Il rapporto di amore/odio che la città intrattiene col suo ormai slabbrato confine immaginato è fatto di un mix di dipendenza e ostilità. La linea della strada è un coacervo di agglomerazioni più o meno irrazionali che vi si appendono e ne dipendono, continuando a rifiutare la relazione con i contesti fisicamente vicini da cui si sentono diversi e distanti.

La metropoli del GRA

fonte: Gomorra (cit.) pag. 68

Il pendolarismo, divenuto ormai proprietà inerente all'abitare l'area romana, si sostanzia in interminabili file lungo il raccordo a tutte le ore. Il web raccoglie decine se non centinaia di filmati di denuncia sulle agglomerazioni del consumo e sulla rapidità di realizzazione degli svincoli ad esse destinati. Il significato della strada e degli eventi che offre in un gioco di quinte continue prendono il sopravvento sulle sue ragioni funzionali e infrastrutturali: la striscia di asfalto si trasforma in orizzonte di eventi (Mattioli 2005). Si creano a-topie che con la stessa rapidità si trasformano in iper-topie, buchi neri urbani che si annidano tra le maglie dei tessuti cresciuti intorno al raccordo e di volta in volta occupati da popolazioni diverse ed effimere che li utilizzano per la costruzione delle loro effimere esperienze, come i rave (AA.VV. 2005).

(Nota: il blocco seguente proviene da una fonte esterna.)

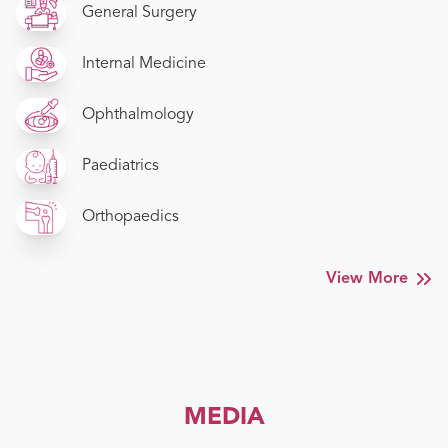
General Surgery
Internal Medicine
Ophthalmology
Paediatrics
Orthopaedics
View More
MEDIA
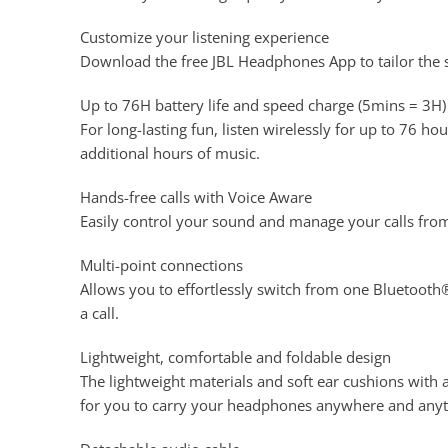
Customize your listening experience
Download the free JBL Headphones App to tailor the 
Up to 76H battery life and speed charge (5mins = 3H)
For long-lasting fun, listen wirelessly for up to 76 h
additional hours of music.
Hands-free calls with Voice Aware
Easily control your sound and manage your calls from
Multi-point connections
Allows you to effortlessly switch from one Bluetooth®
a call.
Lightweight, comfortable and foldable design
The lightweight materials and soft ear cushions wit
for you to carry your headphones anywhere and any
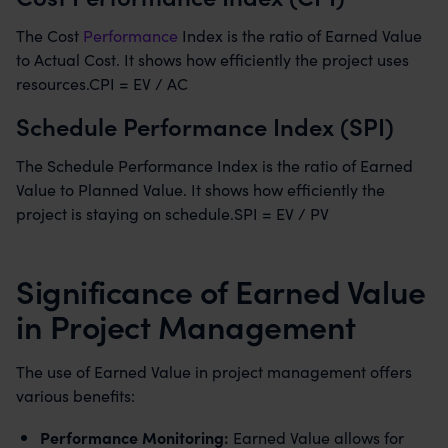
The Cost
Performance
Index is the ratio of Earned Value
to Actual Cost. It shows how efficiently the project uses
resources.CPI = EV / AC
Schedule Performance Index (SPI)
The Schedule Performance Index is the ratio of Earned
Value to Planned Value. It shows how efficiently the
project is staying on schedule.SPI = EV / PV
Significance of Earned Value
in Project Management
The use of Earned Value in project management offers
various benefits:
Performance Monitoring:
Earned Value allows for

Il tabù della invalicabilità del raccordo decade e l'espansione insediativa ingloba e fagocita l'autostrada, si aggrappa alle diramazioni che al raccordo si uniscono e sancisce la perdita di configurabilità dell'extra-urbano come tale, della separazione netta tra la città e il suo agro.

Né il GRA ha chiuso dentro di sé Roma. Che strane mura sarebbero dunque queste, incapaci di fermare alcunché! Mura che fanno filtrare qualsiasi urbanizzazione, in ogni direzione. Che sono state anzi occasione di molteplici forme di urbanizzazione, dalla più semplice, le stazioni di servizio, alle più complesse, i centri direzionali e i mall. Roma città metropolitana, conurbazione ininterrotta ad est, a ovest, a sud e a

nord, estesa ben oltre i confini comunali, ha semplicemente ignorato il limite del GRA. Come immagine preformata, dalle molteplici valenze e ramificazioni nell'immaginario dei progettisti come dei cittadini, il GRA continua ad essere percepito come quel limite del costruito che invece non è. (Nicolini 2005, pag.25)

IL GRA si trasforma così da arteria a dispositivo logistico (Ottaviani 2005, pag.181), zona cuscinetto delle sollecitazioni cui Roma è sottoposta e riserva di aree pronte ad ospitare le necessità che la capitale manifesterà, le emergenze del momento, come accaduto con i raduni dei giovani in occasione del giubileo o del concerto del primo maggio del 2000. Il confine allora si slabbra, le sue componenti, urbane e rurali vanno ricercate volta per volta, contesto per contesto. Non si tratta soltanto dell'utilizzo effimero di alcuni spazi, ma di una vera e propria geografia dell'oltrecittà33 (Stalker 2009), tutta da percorrere ed esplorare. È un oltrecittà che allarga inevitabilmente il confine, lo permea e vi passa attraverso, trasformando la linea in frontiera e sancendo l'inesorabile sutura delle espansioni tra Roma e i comuni di prima cintura.